What is needed - Write out the full set of records exactly. Any pictures in them do not belong in the copy.

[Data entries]

○ ○ ○ ○ ○ ○ ○

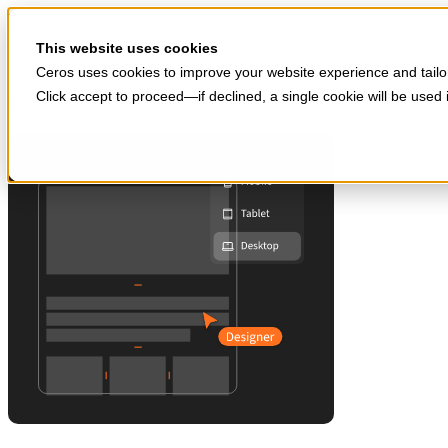
Skip to main content
Start for free
This website uses cookies
Ceros uses cookies to improve your website experience and tailor
Click accept to proceed—if declined, a single cookie will be use
Products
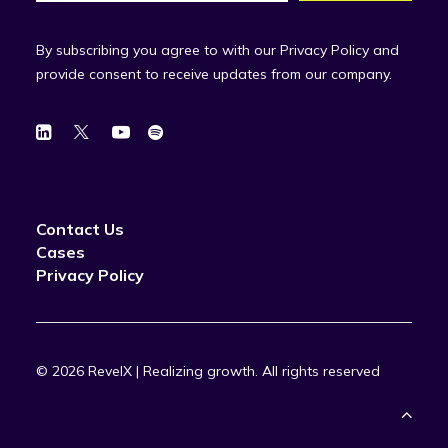
By subscribing you agree to with our Privacy Policy and
provide consent to receive updates from our company.
Contact Us
Cases
Privacy Policy
© 2026 RevelX | Realizing growth.
All rights reserved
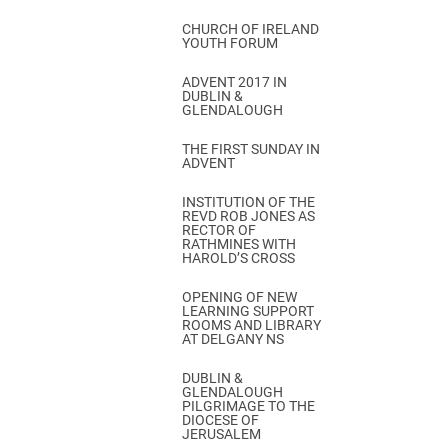
CHURCH OF IRELAND
YOUTH FORUM
ADVENT 2017 IN
DUBLIN &
GLENDALOUGH
THE FIRST SUNDAY IN
ADVENT
INSTITUTION OF THE
REVD ROB JONES AS
RECTOR OF
RATHMINES WITH
HAROLD’S CROSS
OPENING OF NEW
LEARNING SUPPORT
ROOMS AND LIBRARY
AT DELGANY NS
DUBLIN &
GLENDALOUGH
PILGRIMAGE TO THE
DIOCESE OF
JERUSALEM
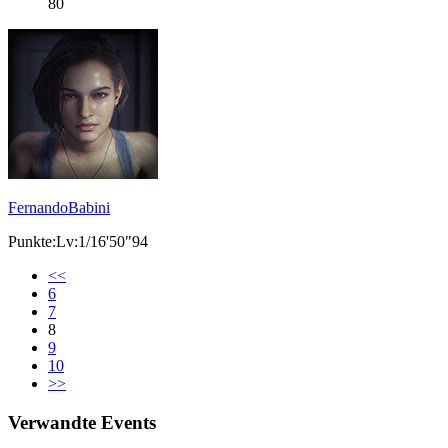
80
FernandoBabini
Punkte:Lv:1/16'50"94
<<
6
7
8
9
10
>>
Verwandte Events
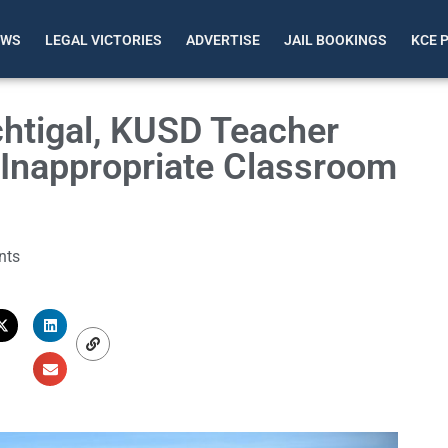
EWS
LEGAL VICTORIES
ADVERTISE
JAIL BOOKINGS
KCE 
htigal, KUSD Teacher
r Inappropriate Classroom
nts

○ ○ ○ ○ ○ ○ ○

Result for this task -
Skip to main content
Start for free
This website uses cookies
Ceros uses cookies to improve your website experience and tailor
Click accept to proceed—if declined, a single cookie will be use
Products
By subscribing you agree to with our Privacy Policy and
provide consent to receive updates from our company.
Contact Us
Cases
Privacy Policy
© 2026 RevelX | Realizing growth.
All rights reserved
CHURCH OF IRELAND
YOUTH FORUM
ADVENT 2017 IN
DUBLIN &
GLENDALOUGH
THE FIRST SUNDAY IN
ADVENT
INSTITUTION OF THE
REVD ROB JONES AS
RECTOR OF
RATHMINES WITH
HAROLD’S CROSS
OPENING OF NEW
LEARNING SUPPORT
ROOMS AND LIBRARY
AT DELGANY NS
DUBLIN &
GLENDALOUGH
PILGRIMAGE TO THE
DIOCESE OF
JERUSALEM
80
FernandoBabini
Punkte:Lv:1/16'50"94
<<
6
7
8
9
10
>>
Verwandte Events
EWS
LEGAL VICTORIES
ADVERTISE
JAIL BOOKINGS
KCE 
htigal, KUSD Teacher
r Inappropriate Classroom
nts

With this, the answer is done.